Manual:PhpWiki conversion

From Linux Web Expert

The printable version is no longer supported and may have rendering errors. Please update your browser bookmarks and please use the default browser print function instead.

This article describes the step of a process that was developed for converting PhpWiki pages into MediaWiki pages. (The process was devised by m:User:KeithTyler for use in a workplace intranet.)

See " Converting content from a PHPWiki" for some other methods of converting.

The process entails:

  • Exporting
  • Control script
  • Scrubbing
  • Sed script
  • Database insert


Exporting

The export was performed via the "ZIP Snapshot" administrator function of PhpWiki. The function sends a ZIP file of all pages, in RFC822 format, to the browser for download.

The result zip file was unzipped into a source directory.

For past revisions

ZIP Snapshot only includes the current versions of files. If historic versions of pages are required, then the ZIP Dump should be used.

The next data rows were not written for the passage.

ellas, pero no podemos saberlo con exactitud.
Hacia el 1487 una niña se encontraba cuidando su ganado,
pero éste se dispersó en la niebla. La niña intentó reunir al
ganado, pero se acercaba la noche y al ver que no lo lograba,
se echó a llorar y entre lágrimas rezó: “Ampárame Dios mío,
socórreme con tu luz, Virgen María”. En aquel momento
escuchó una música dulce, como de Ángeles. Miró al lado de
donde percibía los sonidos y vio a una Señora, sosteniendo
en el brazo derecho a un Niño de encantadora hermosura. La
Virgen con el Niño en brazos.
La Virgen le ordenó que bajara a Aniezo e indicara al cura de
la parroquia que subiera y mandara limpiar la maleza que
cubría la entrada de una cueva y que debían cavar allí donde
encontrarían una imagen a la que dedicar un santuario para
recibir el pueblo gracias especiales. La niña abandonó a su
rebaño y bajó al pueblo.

This process does not address past revisions. A process to migrate all past revisions of PhpWiki pages will require a separate (or smarter) database insertion process. In MediaWiki, current revisions of pages are stored in the cur table, while previous revisions are stored in the old table.

Control script

The control script consists of a for loop that calls the scrubbing and sed script on each file, and sends the output to a target results directory.

 for file in *
 do
   tail -n +14 "$file" | sed -f ../phpwikiconvert > "converted/$file"
 done

Scrubbing

The "tail +14" removes the RFC822 header information from the result file.

These headers contain PhpWiki metadata for the page, such as:

Date: Mon, 18 Oct 2004 16:31:28 -0700
Mime-Version: 1.0 (Produced by PhpWiki 1.3.5pre)
Content-Type: application/x-phpwiki;
  pagename=10-digit%20dialing;
  flags="";
  author=KeithTyler;
  version=2;
  lastmodified=1098142288;
  author_id=192.168.32.112;
  markup=2;
  charset=iso-8859-1
Content-Transfer-Encoding: binary

If this metadata needs to be maintained in the migration, a more complex conversion method will be required that retains this data and uses it in the database insertion step of the process.

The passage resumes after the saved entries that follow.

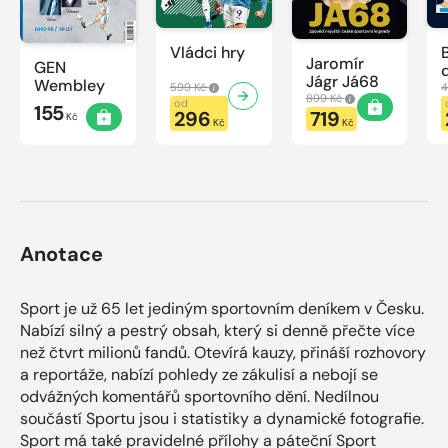
Vládci hry
Jaromír
GEN
Jágr Já68
Wembley
599 Kč
4
899 Kč
od
155
296
719
Kč
Kč
Kč
Anotace
Sport je už 65 let jediným sportovním deníkem v Česku.
Nabízí silný a pestrý obsah, který si denně přečte více
než čtvrt milionů fandů. Otevírá kauzy, přináší rozhovory
a reportáže, nabízí pohledy ze zákulisí a nebojí se
odvážných komentářů sportovního dění. Nedílnou
součástí Sportu jsou i statistiky a dynamické fotografie.
Sport má také pravidelné přílohy a páteční Sport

Note that using tail is inelegant, but seems to work. A more robust method would extract all lines before the first blank line.

From my own experience, the nr of lines in the header may vary therefore it is essential to delete all lines before the first blank line. This is sth awk can do easily: replace "tail +14" by "awk 'i==1;/^$/{i=1}'" NOTE: Later versions of PhpWiki may insert a ^M at the end of each line. Including blank lines. So you may want to try adding \x0d to the awk script.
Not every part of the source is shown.